Linguistics is the study of language and its structure, and is an invaluable tool for
individuals who are trying to learn a new language. As we begin to think about how we
are going to help our students read, write, speak, and listen to a new language, we
need to prepare to give them the basics in structure that will help them understand the
overall structure of the English language. In this module, we will discuss all of the major
aspects of linguistics, including phonology, lexicology, morphology, syntax, phonetics,
and semantics. By studying these concepts yourself, you will be better prepared to help
your students learn them in the future.

Module 2: Linguistics

2.1 Phonology

2.2 Morphology

2.3 Lexicology

2.4 Syntax

2.5 Semantics

2.1 Phonology
Phonology is the study of the sound and structure of a language. Essentially, phonology
concerns itself with the mental representation of a sound, so understanding phonology
means that you understand how to break down a word into its smaller sounds and
pronounce it.
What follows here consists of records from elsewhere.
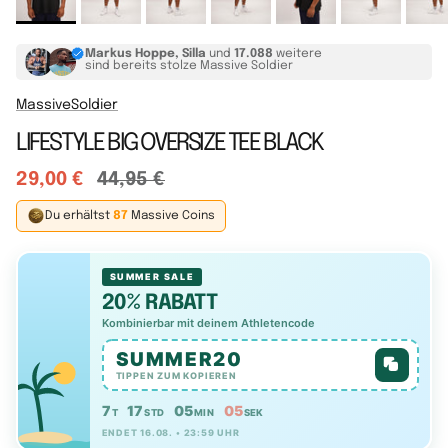
Markus Hoppe, Silla
und
17.088
weitere
sind bereits stolze Massive Soldier
MassiveSoldier
LIFESTYLE BIG OVERSIZE TEE BLACK
29,00 €
44,95 €
Du erhältst
87
Massive Coins
SUMMER SALE
20% RABATT
Kombinierbar mit deinem Athletencode
SUMMER20
TIPPEN ZUM KOPIEREN
7
17
05
04
T
STD
MIN
SEK
ENDET 16.08. • 23:59 UHR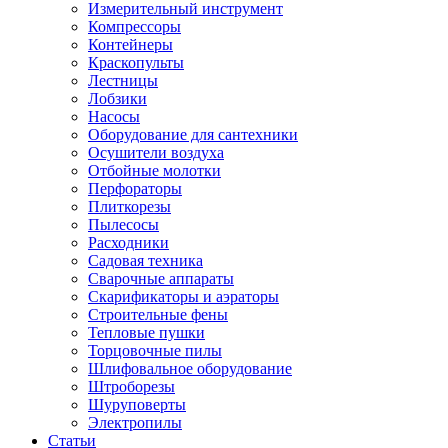
Измерительный инструмент
Компрессоры
Контейнеры
Краскопульты
Лестницы
Лобзики
Насосы
Оборудование для сантехники
Осушители воздуха
Отбойные молотки
Перфораторы
Плиткорезы
Пылесосы
Расходники
Садовая техника
Сварочные аппараты
Скарификаторы и аэраторы
Строительные фены
Тепловые пушки
Торцовочные пилы
Шлифовальное оборудование
Штроборезы
Шуруповерты
Электропилы
Статьи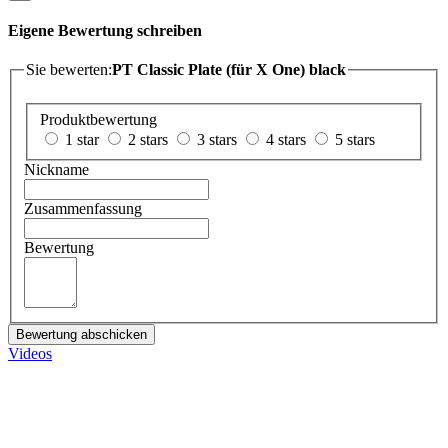
Eigene Bewertung schreiben
Sie bewerten:
PT Classic Plate (für X One) black
Produktbewertung
1 star
2 stars
3 stars
4 stars
5 stars
Nickname
Zusammenfassung
Bewertung
Bewertung abschicken
Videos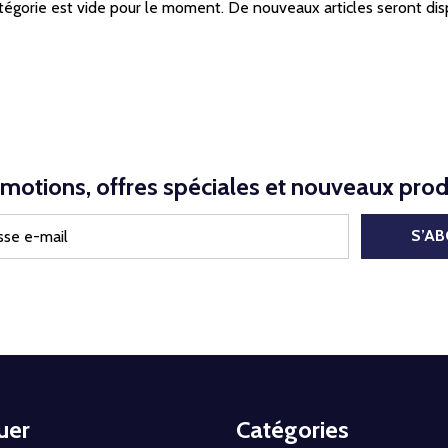
tégorie est vide pour le moment. De nouveaux articles seront dis
motions, offres spéciales et nouveaux prod
S’A
uer
Catégories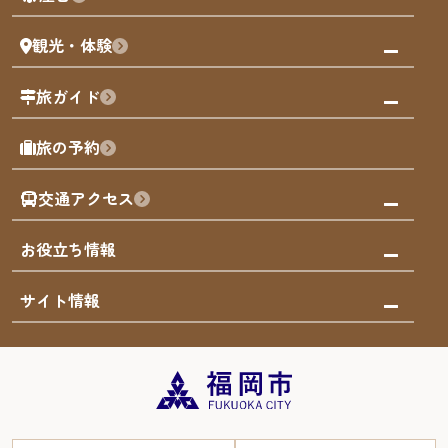
まち歩き
観光・体験
福岡グルメ
福岡の祭り
観る・遊ぶ
旅ガイド
屋台
福岡を楽しむ
モデルコース
旅の予約
買う
福岡のアート
AIおまかせコース
体験
福岡のナイトタイム
交通アクセス
オリジナルプラン
泊まる
福岡の歴史・文化
みんなの旅行記
市内交通ガイド
お役立ち情報
サステナブルツーリズム
お得なチケット
福岡検定
お知らせ
サイト情報
よかなび音声ガイド
災害情報
まち歩き・体験プログラム掲載申込
重要なお知らせ
福岡のエリア
お得なチケット
観光案内所一覧
エリアガイド
観光案内所一覧
緊急時の連絡先
博多旧市街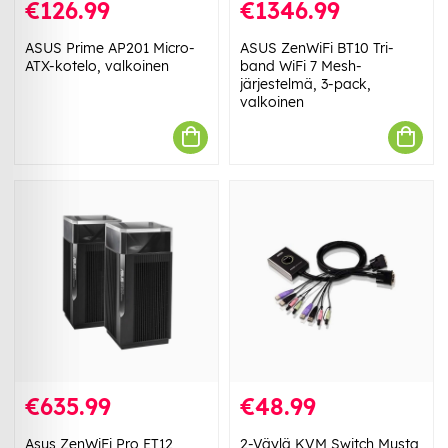
€126.99
€1346.99
ASUS Prime AP201 Micro-
ASUS ZenWiFi BT10 Tri-
ATX-kotelo, valkoinen
band WiFi 7 Mesh-
järjestelmä, 3-pack,
valkoinen
€635.99
€48.99
Asus ZenWiFi Pro ET12
2-Väylä KVM Switch Musta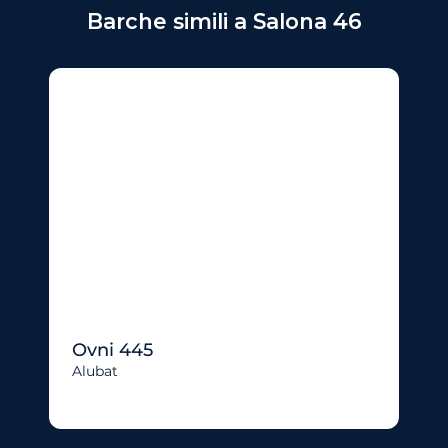
Barche simili a Salona 46
Ovni 445
Alubat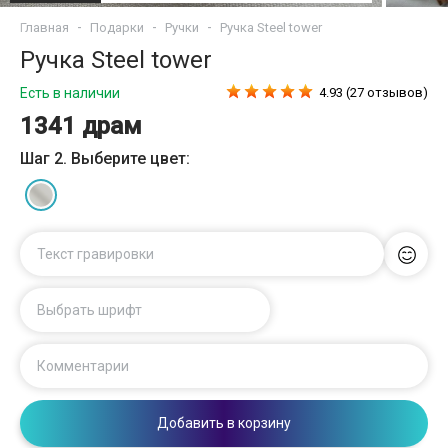
Главная
Подарки
Ручки
Ручка Steel tower
Ручка Steel tower
Есть в наличии
4.93 (27 отзывов)
1341 драм
Шаг 2. Выберите цвет:
Текст гравировки
Выбрать шрифт
Комментарии
Добавить в корзину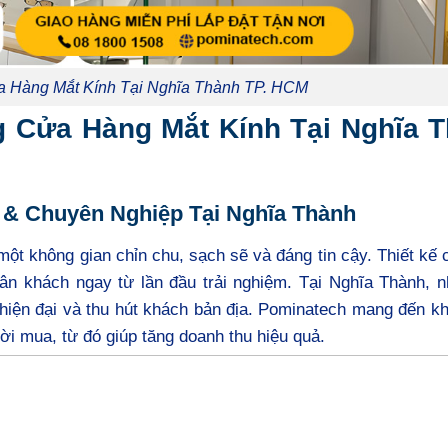
a Hàng Mắt Kính Tại Nghĩa Thành TP. HCM
g Cửa Hàng Mắt Kính Tại Nghĩa 
 & Chuyên Nghiệp Tại Nghĩa Thành
ột không gian chỉn chu, sạch sẽ và đáng tin cậy. Thiết kế
ân khách ngay từ lần đầu trải nghiệm. Tại Nghĩa Thành, n
 hiện đại và thu hút khách bản địa. Pominatech mang đến k
ời mua, từ đó giúp tăng doanh thu hiệu quả.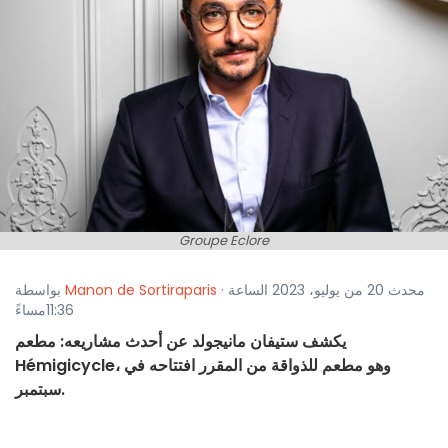
Groupe Eclore
· محدث 20 من يوليو، 2023 الساعة
Manon de Sortiraparis
بواسطة
11:36مساءً
يكشف ستيفان مانيجولد عن أحدث مشاريعه: مطعم
Hémigicycle، وهو مطعم للذواقة من المقرر افتتاحه في
سبتمبر.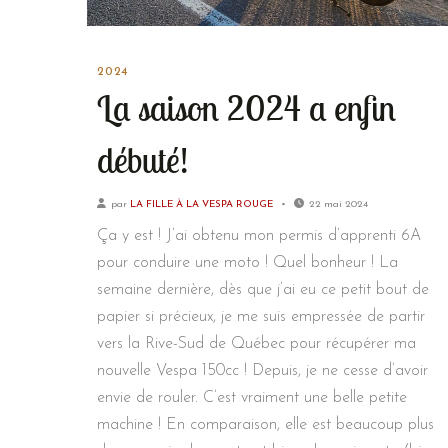
2024
La saison 2024 a enfin
débuté!
par
LA FILLE À LA VESPA ROUGE
22 mai 2024
Ça y est ! J’ai obtenu mon permis d’apprenti 6A
pour conduire une moto ! Quel bonheur ! La
semaine dernière, dès que j’ai eu ce petit bout de
papier si précieux, je me suis empressée de partir
vers la Rive-Sud de Québec pour récupérer ma
nouvelle Vespa 150cc ! Depuis, je ne cesse d’avoir
envie de rouler. C’est vraiment une belle petite
machine ! En comparaison, elle est beaucoup plus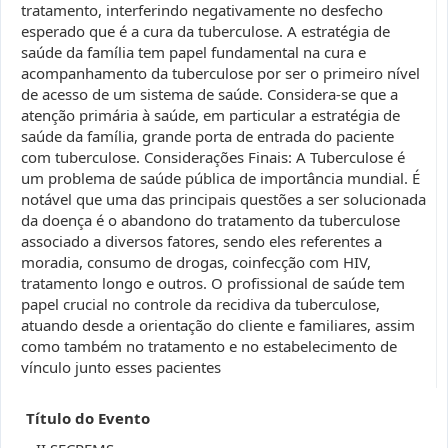
tratamento, interferindo negativamente no desfecho
esperado que é a cura da tuberculose. A estratégia de
saúde da família tem papel fundamental na cura e
acompanhamento da tuberculose por ser o primeiro nível
de acesso de um sistema de saúde. Considera-se que a
atenção primária à saúde, em particular a estratégia de
saúde da família, grande porta de entrada do paciente
com tuberculose. Considerações Finais: A Tuberculose é
um problema de saúde pública de importância mundial. É
notável que uma das principais questões a ser solucionada
da doença é o abandono do tratamento da tuberculose
associado a diversos fatores, sendo eles referentes a
moradia, consumo de drogas, coinfecção com HIV,
tratamento longo e outros. O profissional de saúde tem
papel crucial no controle da recidiva da tuberculose,
atuando desde a orientação do cliente e familiares, assim
como também no tratamento e no estabelecimento de
vínculo junto esses pacientes
Título do Evento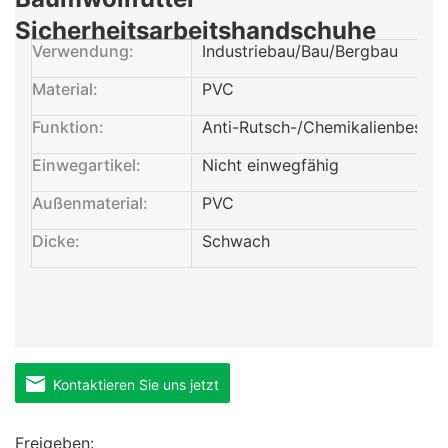
Sicherheitsarbeitshandschuhe
Verwendung:
Industriebau/Bau/Bergbau
Material:
PVC
Funktion:
Anti-Rutsch-/Chemikalienbestän
Einwegartikel:
Nicht einwegfähig
Außenmaterial:
PVC
Dicke:
Schwach
Kontaktieren Sie uns jetzt
Freigeben: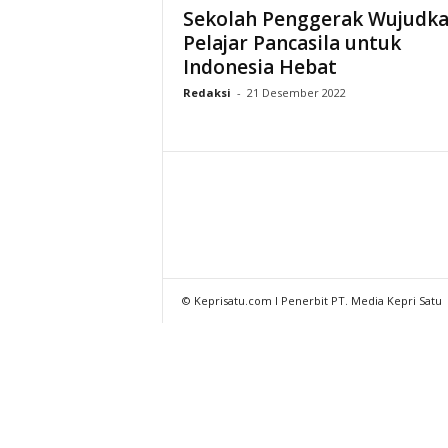
Sekolah Penggerak Wujudk
Pelajar Pancasila untuk
Indonesia Hebat
Redaksi
-
21 Desember 2022
© Keprisatu.com I Penerbit PT. Media Kepri Satu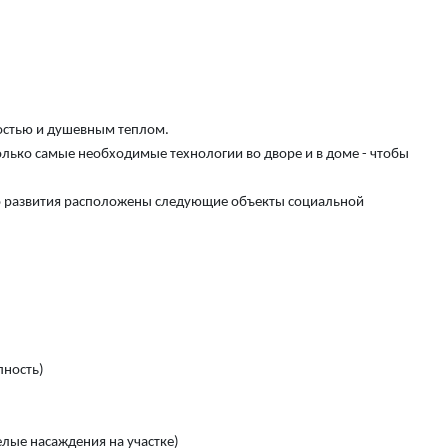
ностью и душевным теплом.
олько самые необходимые технологии во дворе и в доме - чтобы
о развития расположены следующие объекты социальной
пность)
лые насаждения на участке)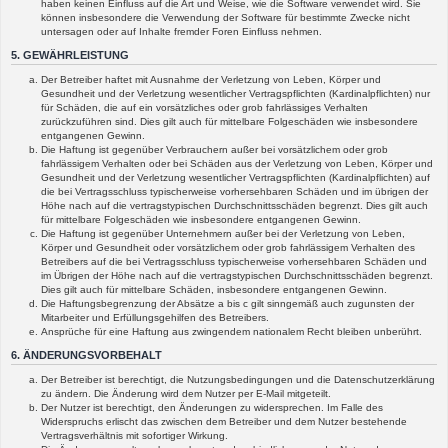
haben keinen Einfluss auf die Art und Weise, wie die Software verwendet wird. Sie
können insbesondere die Verwendung der Software für bestimmte Zwecke nicht
untersagen oder auf Inhalte fremder Foren Einfluss nehmen.
5. GEWÄHRLEISTUNG
Der Betreiber haftet mit Ausnahme der Verletzung von Leben, Körper und
Gesundheit und der Verletzung wesentlicher Vertragspflichten (Kardinalpflichten) nur
für Schäden, die auf ein vorsätzliches oder grob fahrlässiges Verhalten
zurückzuführen sind. Dies gilt auch für mittelbare Folgeschäden wie insbesondere
entgangenen Gewinn.
Die Haftung ist gegenüber Verbrauchern außer bei vorsätzlichem oder grob
fahrlässigem Verhalten oder bei Schäden aus der Verletzung von Leben, Körper und
Gesundheit und der Verletzung wesentlicher Vertragspflichten (Kardinalpflichten) auf
die bei Vertragsschluss typischerweise vorhersehbaren Schäden und im übrigen der
Höhe nach auf die vertragstypischen Durchschnittsschäden begrenzt. Dies gilt auch
für mittelbare Folgeschäden wie insbesondere entgangenen Gewinn.
Die Haftung ist gegenüber Unternehmern außer bei der Verletzung von Leben,
Körper und Gesundheit oder vorsätzlichem oder grob fahrlässigem Verhalten des
Betreibers auf die bei Vertragsschluss typischerweise vorhersehbaren Schäden und
im Übrigen der Höhe nach auf die vertragstypischen Durchschnittsschäden begrenzt.
Dies gilt auch für mittelbare Schäden, insbesondere entgangenen Gewinn.
Die Haftungsbegrenzung der Absätze a bis c gilt sinngemäß auch zugunsten der
Mitarbeiter und Erfüllungsgehilfen des Betreibers.
Ansprüche für eine Haftung aus zwingendem nationalem Recht bleiben unberührt.
6. ÄNDERUNGSVORBEHALT
Der Betreiber ist berechtigt, die Nutzungsbedingungen und die Datenschutzerklärung
zu ändern. Die Änderung wird dem Nutzer per E-Mail mitgeteilt.
Der Nutzer ist berechtigt, den Änderungen zu widersprechen. Im Falle des
Widerspruchs erlischt das zwischen dem Betreiber und dem Nutzer bestehende
Vertragsverhältnis mit sofortiger Wirkung.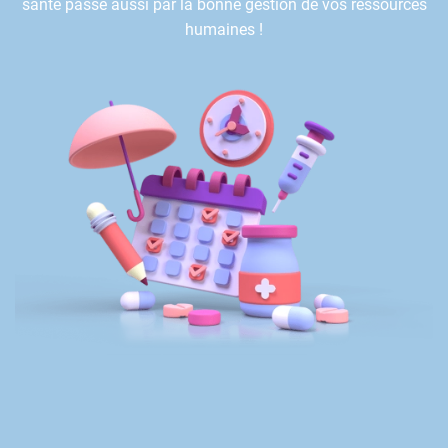
santé passe aussi par la bonne gestion de vos ressources
humaines !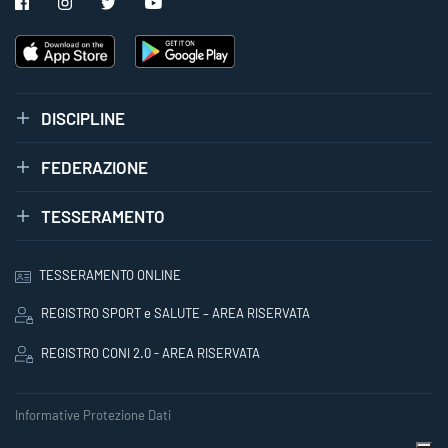
DISCIPLINE
FEDERAZIONE
TESSERAMENTO
TESSERAMENTO ONLINE
REGISTRO SPORT e SALUTE – AREA RISERVATA
REGISTRO CONI 2.0 - AREA RISERVATA
Informative Protezione Dati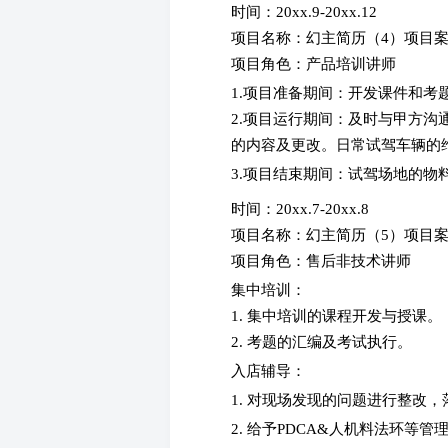
时间：20xx.9-20xx.12
项目名称：幻主简历（4）项目
项目角色：产品培训讲师
1.项目准备期间：开发课件和考
2.项目运行期间：及时与甲方
的内容及更改。日常试驾车辆的
3.项目结束期间：试驾场地的物
时间：20xx.7-20xx.8
项目名称：幻主简历（5）项目
项目角色：售后非技术讲师
集中培训：
1. 集中培训的课程开发与授课。
2. 考题的汇编及考试执行。
入店辅导：
1. 对现场发现的问题进行整改
2. 给予PDCA&人机料法环等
This can help students tremendously in learning English for the first time
because it gives them a great tool for breaking down new words and pronouncing words
that they have not necessarily seen before. Let’s take a look at some of the basic
concepts within phonology.

2.1.1 Basics of phonology

You can’t study phonology without discussing phonetics, but for the purposes of this
course, phonology is more important. Phonology deals with how we mentally break
down the pronunciation of words, while phonetics deals with producing the sounds;
therefore, phonology is more relevant for people who are learning a new language, not
learning spoken language for the first time. 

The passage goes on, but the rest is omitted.